I began the process by scribbling down an idea or two. I also cruised the internet for pictures for reference. An initial suggestion early in the discussion phase was to use the mountain bike design and modify it to be a motorcycle. Initial thoughts were good, but I wanted something a bit different. After scouring the internet a bit more, an idea eventually popped into mind where I could do some graphical surgery on the ice racing artwork from last year.
Side note: why change an existing drawing? Why not draw a new one? First of all, it takes me time to draw things – it’s not an immediate *plunk* and there’s a motorcycle. Secondly, what I was visualizing in my mind was similar to something I had already done. Work smarter, not harder, I always say!
First step was to grab some of the artwork from the ice racer file. Because I’m smart and absolutely despise doing things twice, I keep iterations of my work on separate layers. This allows me to make changes or revisions and fall back to an earlier version if I bugger up. It also comes in handy if I want to use pieces of artwork for other illustrations. Most of my stuff are new drawings, but the odd piece here and there might be pieces I steal from previous work. In this instance, stealing is legal because I’m stealing from myself. Check out how I fumbled this one together:
Step 1) Draw a sketch. Sketch a drawing. Whatever. I sketched something, printed it out, then traced over it with a pencil to highlight things and modify bits. That’s my thumb to the right.
Step 2) Grab the artwork from the ice racing illustration. Set it above my trace layer. You can see the similarities in the helmet and bike parts that are in the sketch and the ice racer. Those are the pieces I’m after. Ah, what the hell – I’ll take the body of the guy, too.
Step 3) Begin the usual red outlining to make things match up with my sketch. This is the surgical part where pieces are moved around, redrawn, deleted, and modified to fit. You can see where I took the body and brought the leg back and in. I also straightened the arms and front wheel of the bike for proper positioning.
Step 4) Trouble. I’m not afraid or embarrassed to admit that I had some trouble with how to contain my ideas into one neat package. Some initial artwork was provided for me that included a chain sprocket graphic. I borrowed that idea and used it as the basic shape to contain the guts of the illustration. This kept everything unified. I think it was around this step that I started playing around with placement of mud splatter. The trick idea with this was to show the splatter as being screws that were being flung about. Loose screw. Get it?

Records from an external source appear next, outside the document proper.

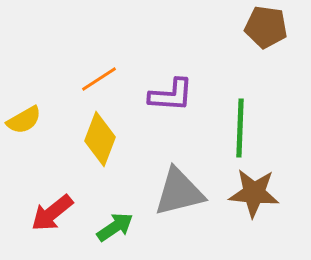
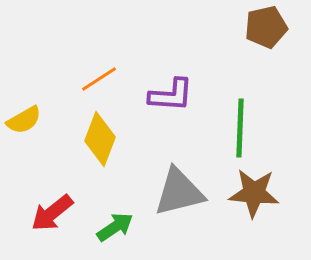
brown pentagon: rotated 21 degrees counterclockwise
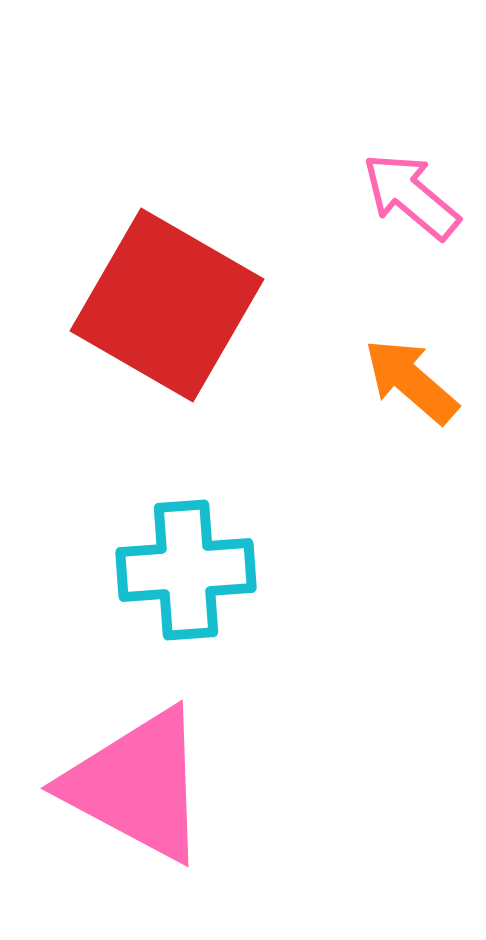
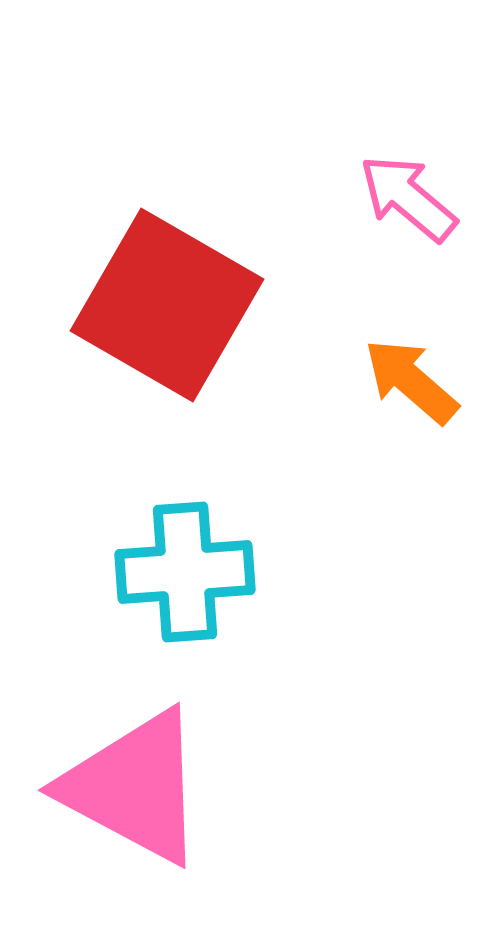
pink arrow: moved 3 px left, 2 px down
cyan cross: moved 1 px left, 2 px down
pink triangle: moved 3 px left, 2 px down
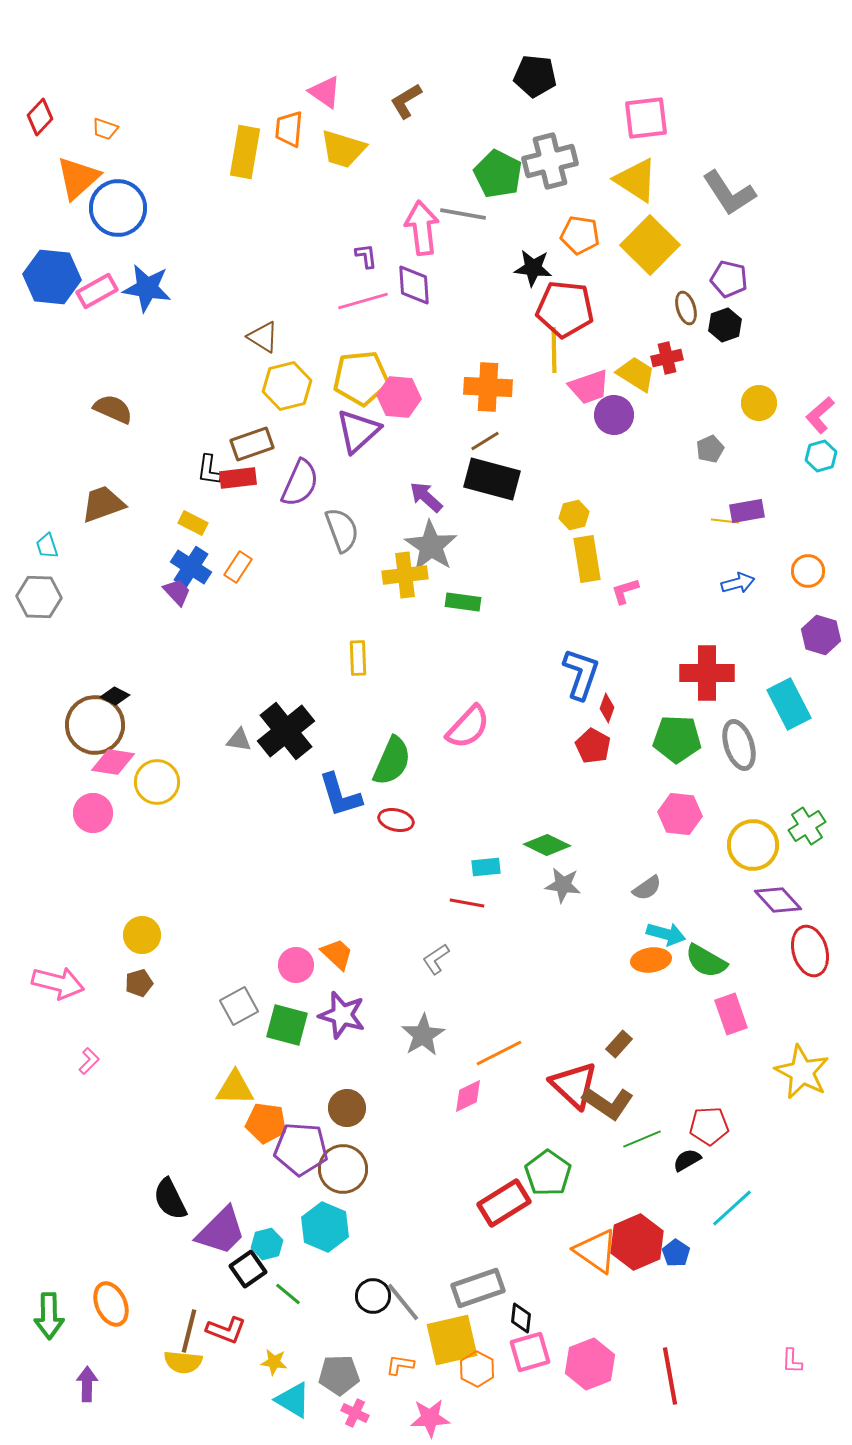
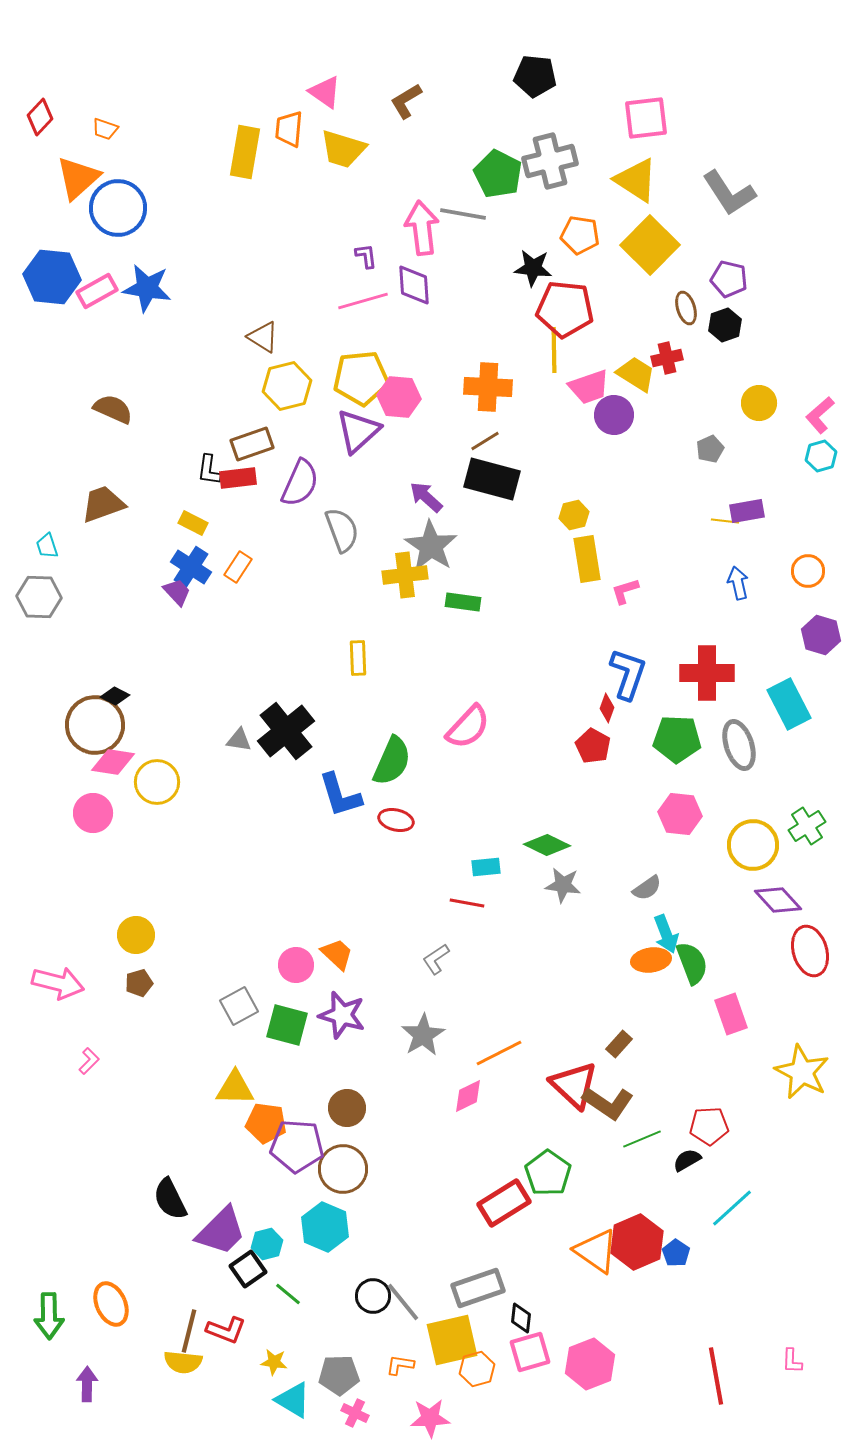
blue arrow at (738, 583): rotated 88 degrees counterclockwise
blue L-shape at (581, 674): moved 47 px right
cyan arrow at (666, 934): rotated 54 degrees clockwise
yellow circle at (142, 935): moved 6 px left
green semicircle at (706, 961): moved 14 px left, 2 px down; rotated 141 degrees counterclockwise
purple pentagon at (301, 1149): moved 4 px left, 3 px up
orange hexagon at (477, 1369): rotated 16 degrees clockwise
red line at (670, 1376): moved 46 px right
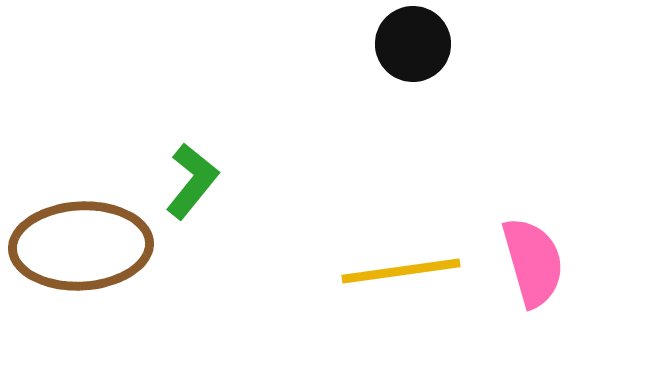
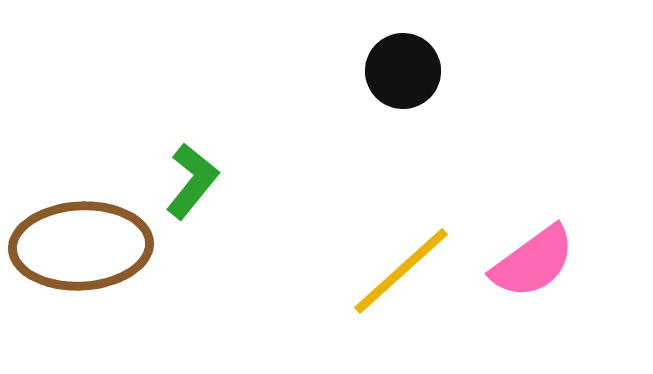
black circle: moved 10 px left, 27 px down
pink semicircle: rotated 70 degrees clockwise
yellow line: rotated 34 degrees counterclockwise
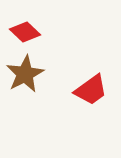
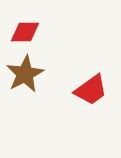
red diamond: rotated 44 degrees counterclockwise
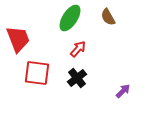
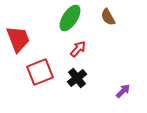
red square: moved 3 px right, 1 px up; rotated 28 degrees counterclockwise
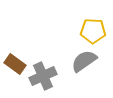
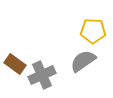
gray semicircle: moved 1 px left
gray cross: moved 1 px left, 1 px up
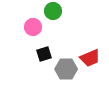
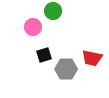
black square: moved 1 px down
red trapezoid: moved 2 px right; rotated 35 degrees clockwise
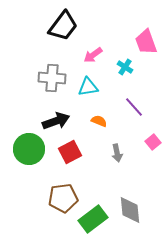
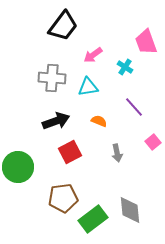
green circle: moved 11 px left, 18 px down
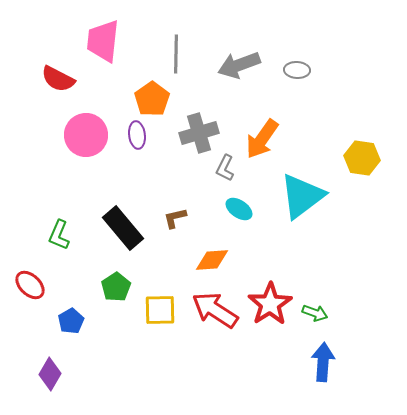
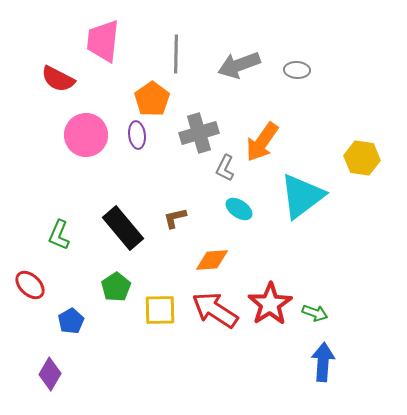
orange arrow: moved 3 px down
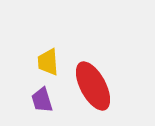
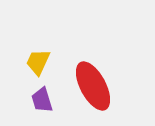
yellow trapezoid: moved 10 px left; rotated 28 degrees clockwise
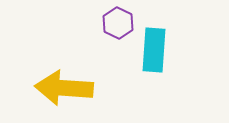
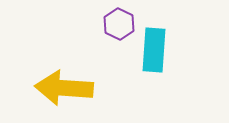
purple hexagon: moved 1 px right, 1 px down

Step 5) Color can sometimes be a challenge to figure out. One thing to keep in mind when designing for shirts is that the color of the shirt can be used as a color in the design. In fact, I’d recommend it. The primary reason is it’s one less screen to be made, which can save time or offer more options. Depends on how you look at it.
Step 6) Next to add to the mix is a bit of shading. This helps make the bike/rider pop out a bit. Some dimensional spiciness makes things more exciting. Actually, now that I look at it, I started blocking in shading in Step 4. Crap. Hmm, now my order of things is screwy. Well, you can see how I added the shading under the screws, rider, and front wheel of the bike from Step 4 through Step 6. It was also during Step 6 that I chose to do more of a monochromatic scheme. My primary reason was neutrality. I didn’t want to piss off guys who have red green bikes by making it a red bike. Then the red bike guys feel awesome and make fun of the guys with the green or yellow bikes. Then there’s a fight. We don’t want a fight.
When the shirts were delivered, our client was very happy. That made us happy. We want to be happy. The funny thing is because I (Kurt) suddenly had to leave town for work, I never did get a chance to see the finished shirts! Kris handled the final delivery and took care of wrapping this one up. I’m hoping I can see one somewhere!